Prime Minister Tony Blair paved the way "two weeks ago when he did point out that we were the first government to give the house a vote over decisions to go to war," House leader Jack Straw said.

"Of course we should involve the house fully in a decision as important as the renewal of our nuclear deterrent," Straw said.

"And in practical terms it is inevitable that there will therefore be a chance for the house to express its view on this important matter in a vote," Straw added.

Straw did not say whether members of parliament from the governing Labour Party would be given a free vote on replacing the Trident nuclear missile system.

Britain's current nuclear deterrent was set up in the 1980s by then prime minister Margaret Thatcher, when the Soviet Union -- not global terrorist groups such as Al-Qaeda -- was seen as the primary threat.

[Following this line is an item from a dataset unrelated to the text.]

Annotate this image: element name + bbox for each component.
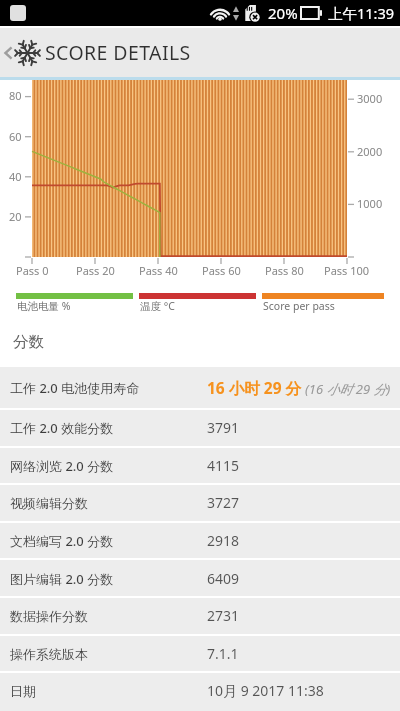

It is based on four Royal Navy submarines fitted with US-built Trident missiles which are due to become obsolete in the 2020s. One of the submarines is always on patrol, but the missiles are no longer pre-targeted.

Replacing the deterrent is likely to cost anywhere from 10 billion to 25 billion pounds (14.6 billion to 36.4 billion euros, 18.6 billion to 46.1 billion dollars), observers say.